Transcribed page contents
= Beginning of Section =
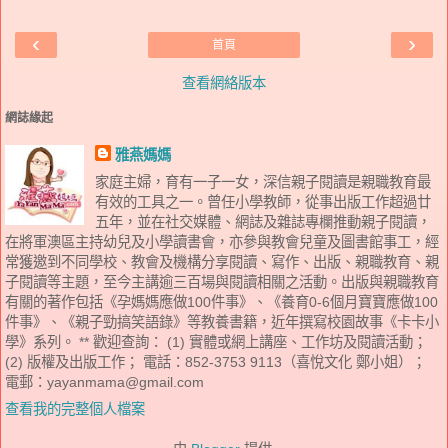
‹
›
首頁
查看網絡版本
網誌緣起
雅燕媽媽
家庭主婦，育有一子一女，深信親子閱讀是親職教育最
有效的工具之一。曾任小學教師，從事出版工作超過廿
五年，並在社交媒體、網誌及雜誌專欄推動親子閱讀，
在將軍澳區主持幼兒及小學讀書會，亦參與教會兒童及圖書館事工，經
常獲邀到不同學校、教會及機構分享閱讀、寫作、出版、親職教育、親
子閱讀等主題，至今主講逾三百場與閱讀相關之活動。出版與親職教育
有關的著作包括《孕媽媽應做100件事》、《養育0-6個月寶寶應做100
件事》、《親子勁搞笑語錄》等教養書籍，近年撰寫校園故事《卡卡小
學》系列。 ** 歡迎查詢： (1) 實體或網上講座、工作坊及閱讀活動；
(2) 版權及出版工作； 電話：852-3753 9113（喜悅文化 鄭小姐）；
電郵：yayanmama@gmail.com
查看我的完整個人檔案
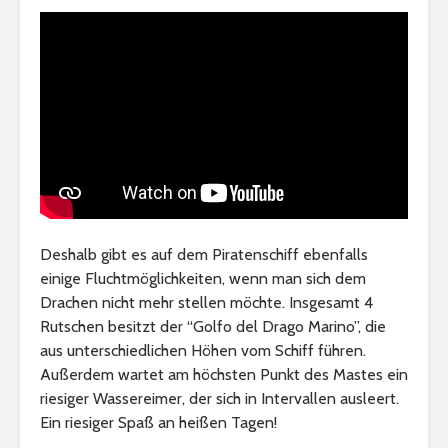
Deshalb gibt es auf dem Piratenschiff ebenfalls
einige Fluchtmöglichkeiten, wenn man sich dem
Drachen nicht mehr stellen möchte. Insgesamt 4
Rutschen besitzt der “Golfo del Drago Marino”, die
aus unterschiedlichen Höhen vom Schiff führen.
Außerdem wartet am höchsten Punkt des Mastes ein
riesiger Wassereimer, der sich in Intervallen ausleert.
Ein riesiger Spaß an heißen Tagen!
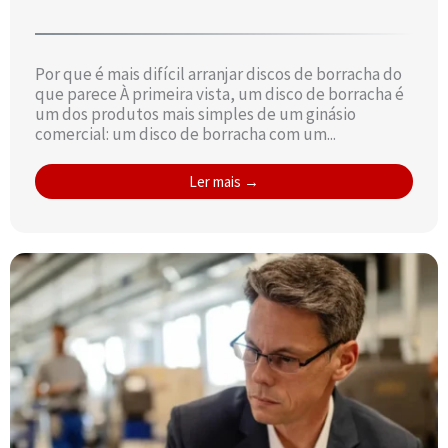
Por que é mais difícil arranjar discos de borracha do
que parece À primeira vista, um disco de borracha é
um dos produtos mais simples de um ginásio
comercial: um disco de borracha com um...
Ler mais →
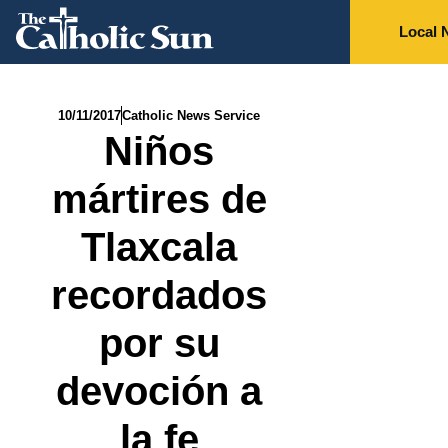
Local 
10/11/2017
Catholic News Service
Niños
mártires de
Tlaxcala
recordados
por su
devoción a
la fe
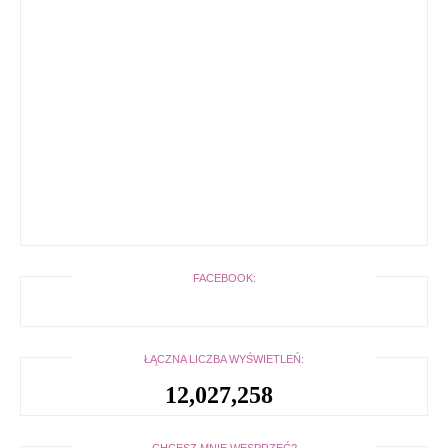
FACEBOOK:
ŁĄCZNA LICZBA WYŚWIETLEŃ:
12,027,258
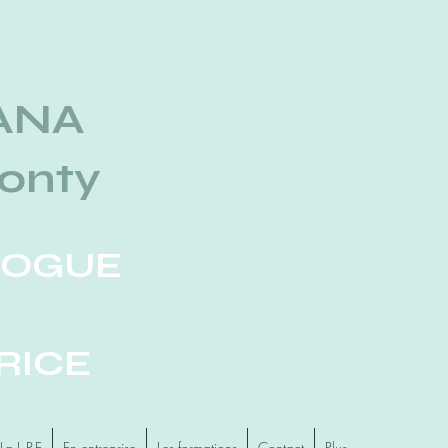
ANA
ronty
LOGUE
RICE
La L.P.E
En entreprise
Les formations
Contact
Plus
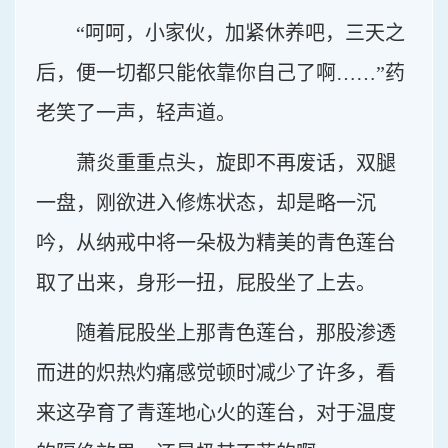
“呵呵，小家伙，加紧休养吧，三天之
后，便一切都只能依靠你自己了啊……”药
老笑了一声，轻声道。
萧炎重重点头，旋即不再废话，双腿
一盘，刚欲进入修炼状态，却是略一沉
吟，从纳戒中将一朵极为精美的青色莲台
取了出来，身形一扭，屁股坐了上去。
随着屁股坐上那青色莲台，那股渗透
而进的炽热灼痛感觉顿时减少了许多，看
来这孕育了青莲地心火的莲台，对于温度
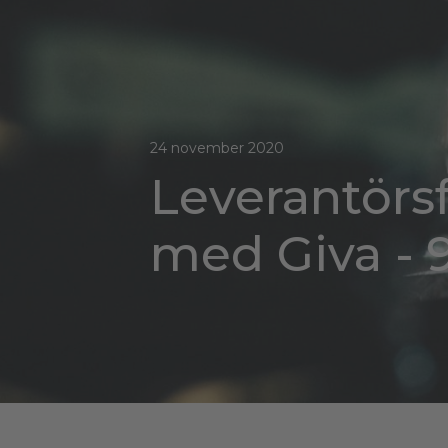
24 november 2020
Leverantörs
med Giva - 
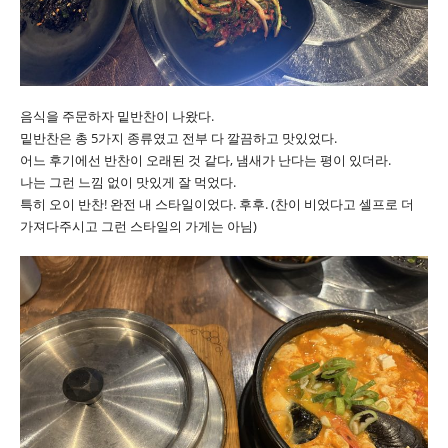
음식을 주문하자 밑반찬이 나왔다.
밑반찬은 총 5가지 종류였고 전부 다 깔끔하고 맛있었다.
어느 후기에선 반찬이 오래된 것 같다, 냄새가 난다는 평이 있더라.
나는 그런 느낌 없이 맛있게 잘 먹었다.
특히 오이 반찬! 완전 내 스타일이었다. 후후. (찬이 비었다고 셀프로 더
가져다주시고 그런 스타일의 가게는 아님)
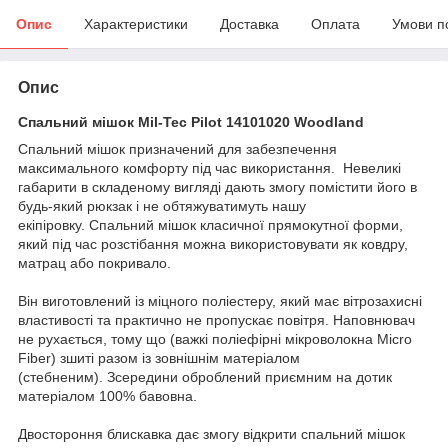
Опис
Характеристики
Доставка
Оплата
Умови п
Опис
Спальний мішок Mil-Tec Pilot 14101020 Woodland
Спальний мішок призначений для забезпечення
максимального комфорту під час використання. Невеликі
габарити в складеному вигляді дають змогу помістити його в
будь-який рюкзак і не обтяжуватимуть нашу
екіпіровку. Спальний мішок класичної прямокутної форми,
який під час розстібання можна використовувати як ковдру,
матрац або покривало.
Він виготовлений із міцного поліестеру, який має вітрозахисні
властивості та практично не пропускає повітря. Наповнювач
не рухається, тому що (важкі поліефірні мікроволокна Micro
Fiber) зшиті разом із зовнішнім матеріалом
(стебненим). Зсередини оброблений приємним на дотик
матеріалом 100% бавовна.
Двостороння блискавка дає змогу відкрити спальний мішок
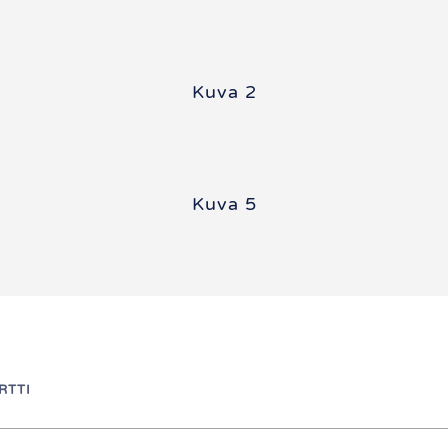
Kuva 2
Kuva 5
RTTI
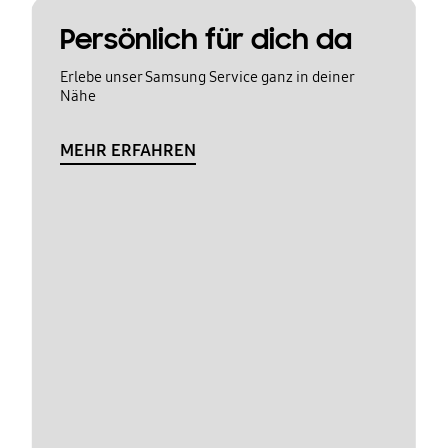
Persönlich für dich da
Erlebe unser Samsung Service ganz in deiner
Nähe
MEHR ERFAHREN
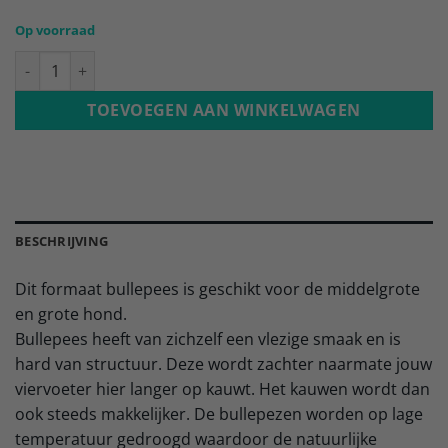
Op voorraad
Bullepees 20cm - 10 stuks aantal
TOEVOEGEN AAN WINKELWAGEN
BESCHRIJVING
Dit formaat bullepees is geschikt voor de middelgrote
en grote hond.
Bullepees heeft van zichzelf een vlezige smaak en is
hard van structuur. Deze wordt zachter naarmate jouw
viervoeter hier langer op kauwt. Het kauwen wordt dan
ook steeds makkelijker. De bullepezen worden op lage
temperatuur gedroogd waardoor de natuurlijke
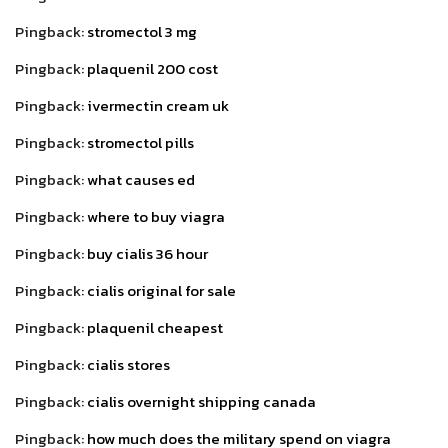
Pingback:
stromectol 3 mg
Pingback:
plaquenil 200 cost
Pingback:
ivermectin cream uk
Pingback:
stromectol pills
Pingback:
what causes ed
Pingback:
where to buy viagra
Pingback:
buy cialis 36 hour
Pingback:
cialis original for sale
Pingback:
plaquenil cheapest
Pingback:
cialis stores
Pingback:
cialis overnight shipping canada
Pingback:
how much does the military spend on viagra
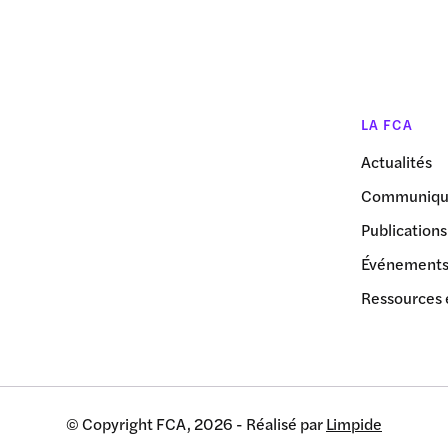
LA FCA
Actualités
Communiqué
Publications
Événement
Ressources 
© Copyright FCA, 2026 - Réalisé par
Limpide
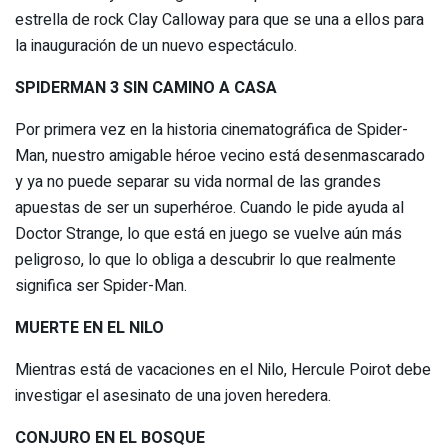
estrella de rock Clay Calloway para que se una a ellos para
la inauguración de un nuevo espectáculo.
SPIDERMAN 3 SIN CAMINO A CASA
Por primera vez en la historia cinematográfica de Spider-
Man, nuestro amigable héroe vecino está desenmascarado
y ya no puede separar su vida normal de las grandes
apuestas de ser un superhéroe. Cuando le pide ayuda al
Doctor Strange, lo que está en juego se vuelve aún más
peligroso, lo que lo obliga a descubrir lo que realmente
significa ser Spider-Man.
MUERTE EN EL NILO
Mientras está de vacaciones en el Nilo, Hercule Poirot debe
investigar el asesinato de una joven heredera.
CONJURO EN EL BOSQUE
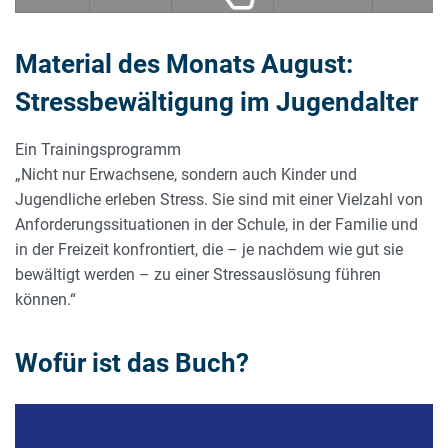
Material des Monats August:
Stressbewältigung im Jugendalter
Ein Trainingsprogramm
„Nicht nur Erwachsene, sondern auch Kinder und
Jugendliche erleben Stress. Sie sind mit einer Vielzahl von
Anforderungssituationen in der Schule, in der Familie und
in der Freizeit konfrontiert, die – je nachdem wie gut sie
bewältigt werden – zu einer Stressauslösung führen
können.“
Wofür ist das Buch?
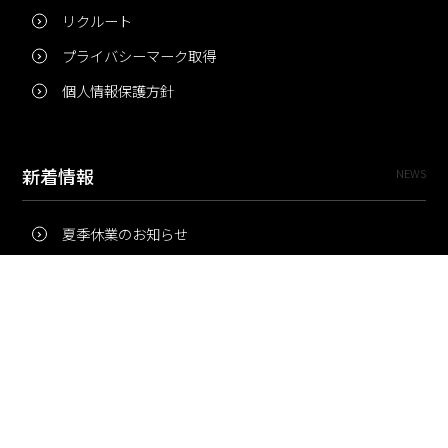
リクルート
プライバシーマーク取得
個人情報保護方針
新着情報
NEWS
夏季休業のお知らせ
冬季休業のお知らせ
夏季休業のお知らせ
Pri・Pro
TOPICS
梅雨にコピー用紙が詰まりやすいのはなぜ？ 印刷現場の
= End of Section =
• _PROBLEM TO SOLVE_
The answer should be an exact restatement of every entry, with the pictures omitted.

• _OUTPUT FOR THIS EXERCISE_
‹
›
首頁
查看網絡版本
網誌緣起
雅燕媽媽
家庭主婦，育有一子一女，深信親子閱讀是親職教育最
有效的工具之一。曾任小學教師，從事出版工作超過廿
五年，並在社交媒體、網誌及雜誌專欄推動親子閱讀，
在將軍澳區主持幼兒及小學讀書會，亦參與教會兒童及圖書館事工，經
常獲邀到不同學校、教會及機構分享閱讀、寫作、出版、親職教育、親
子閱讀等主題，至今主講逾三百場與閱讀相關之活動。出版與親職教育
有關的著作包括《孕媽媽應做100件事》、《養育0-6個月寶寶應做100
件事》、《親子勁搞笑語錄》等教養書籍，近年撰寫校園故事《卡卡小
學》系列。 ** 歡迎查詢： (1) 實體或網上講座、工作坊及閱讀活動；
(2) 版權及出版工作； 電話：852-3753 9113（喜悅文化 鄭小姐）；
電郵：yayanmama@gmail.com
查看我的完整個人檔案
Deshalb gibt es auf dem Piratenschiff ebenfalls
einige Fluchtmöglichkeiten, wenn man sich dem
Drachen nicht mehr stellen möchte. Insgesamt 4
Rutschen besitzt der “Golfo del Drago Marino”, die
aus unterschiedlichen Höhen vom Schiff führen.
Außerdem wartet am höchsten Punkt des Mastes ein
riesiger Wassereimer, der sich in Intervallen ausleert.
Ein riesiger Spaß an heißen Tagen!
Por que é mais difícil arranjar discos de borracha do
que parece À primeira vista, um disco de borracha é
um dos produtos mais simples de um ginásio
comercial: um disco de borracha com um...
Ler mais →
Local 
10/11/2017
Catholic News Service
Niños
mártires de
Tlaxcala
recordados
por su
devoción a
la fe
FACEBOOK:
ŁĄCZNA LICZBA WYŚWIETLEŃ:
12,027,258
ANA
ronty
LOGUE
RICE
La L.P.E
En entreprise
Les formations
Contact
Plus
“呵呵，小家伙，加紧休养吧，三天之
后，便一切都只能依靠你自己了啊……”药
老笑了一声，轻声道。
萧炎重重点头，旋即不再废话，双腿
一盘，刚欲进入修炼状态，却是略一沉
吟，从纳戒中将一朵极为精美的青色莲台
取了出来，身形一扭，屁股坐了上去。
随着屁股坐上那青色莲台，那股渗透
而进的炽热灼痛感觉顿时减少了许多，看
来这孕育了青莲地心火的莲台，对于温度
24 november 2020
Leverantörs
med Giva - 
음식을 주문하자 밑반찬이 나왔다.
밑반찬은 총 5가지 종류였고 전부 다 깔끔하고 맛있었다.
어느 후기에선 반찬이 오래된 것 같다, 냄새가 난다는 평이 있더라.
나는 그런 느낌 없이 맛있게 잘 먹었다.
특히 오이 반찬! 완전 내 스타일이었다. 후후. (찬이 비었다고 셀프로 더
가져다주시고 그런 스타일의 가게는 아님)
Опис
Характеристики
Доставка
Оплата
Умови п
Опис
Спальний мішок Mil-Tec Pilot 14101020 Woodland
Спальний мішок призначений для забезпечення
максимального комфорту під час використання. Невеликі
габарити в складеному вигляді дають змогу помістити його в
будь-який рюкзак і не обтяжуватимуть нашу
екіпіровку. Спальний мішок класичної прямокутної форми,
який під час розстібання можна використовувати як ковдру,
матрац або покривало.
Він виготовлений із міцного поліестеру, який має вітрозахисні
властивості та практично не пропускає повітря. Наповнювач
не рухається, тому що (важкі поліефірні мікроволокна Micro
Fiber) зшиті разом із зовнішнім матеріалом
(стебненим). Зсередини оброблений приємним на дотик
матеріалом 100% бавовна.
Двостороння блискавка дає змогу відкрити спальний мішок
Kuva 2
Kuva 5
RTTI
Persönlich für dich da
Erlebe unser Samsung Service ganz in deiner
Nähe
MEHR ERFAHREN
Op voorraad
Bullepees 20cm - 10 stuks aantal
TOEVOEGEN AAN WINKELWAGEN
BESCHRIJVING
Dit formaat bullepees is geschikt voor de middelgrote
en grote hond.
Bullepees heeft van zichzelf een vlezige smaak en is
hard van structuur. Deze wordt zachter naarmate jouw
viervoeter hier langer op kauwt. Het kauwen wordt dan
ook steeds makkelijker. De bullepezen worden op lage
temperatuur gedroogd waardoor de natuurlijke
Pingback:
stromectol 3 mg
Pingback:
plaquenil 200 cost
Pingback:
ivermectin cream uk
Pingback:
stromectol pills
Pingback:
what causes ed
Pingback:
where to buy viagra
Pingback:
buy cialis 36 hour
Pingback:
cialis original for sale
Pingback:
plaquenil cheapest
Pingback:
cialis stores
Pingback:
cialis overnight shipping canada
Pingback:
how much does the military spend on viagra
LA FCA
Actualités
Communiqué
Publications
Événement
Ressources 
© Copyright FCA, 2026 - Réalisé par
Limpide
estrella de rock Clay Calloway para que se una a ellos para
la inauguración de un nuevo espectáculo.
SPIDERMAN 3 SIN CAMINO A CASA
Por primera vez en la historia cinematográfica de Spider-
Man, nuestro amigable héroe vecino está desenmascarado
y ya no puede separar su vida normal de las grandes
apuestas de ser un superhéroe. Cuando le pide ayuda al
Doctor Strange, lo que está en juego se vuelve aún más
peligroso, lo que lo obliga a descubrir lo que realmente
significa ser Spider-Man.
MUERTE EN EL NILO
Mientras está de vacaciones en el Nilo, Hercule Poirot debe
investigar el asesinato de una joven heredera.
CONJURO EN EL BOSQUE
Material des Monats August:
Stressbewältigung im Jugendalter
Ein Trainingsprogramm
„Nicht nur Erwachsene, sondern auch Kinder und
Jugendliche erleben Stress. Sie sind mit einer Vielzahl von
Anforderungssituationen in der Schule, in der Familie und
in der Freizeit konfrontiert, die – je nachdem wie gut sie
bewältigt werden – zu einer Stressauslösung führen
können.“
Wofür ist das Buch?
リクルート
プライバシーマーク取得
個人情報保護方針
新着情報
NEWS
夏季休業のお知らせ
冬季休業のお知らせ
夏季休業のお知らせ
Pri・Pro
TOPICS
梅雨にコピー用紙が詰まりやすいのはなぜ？ 印刷現場の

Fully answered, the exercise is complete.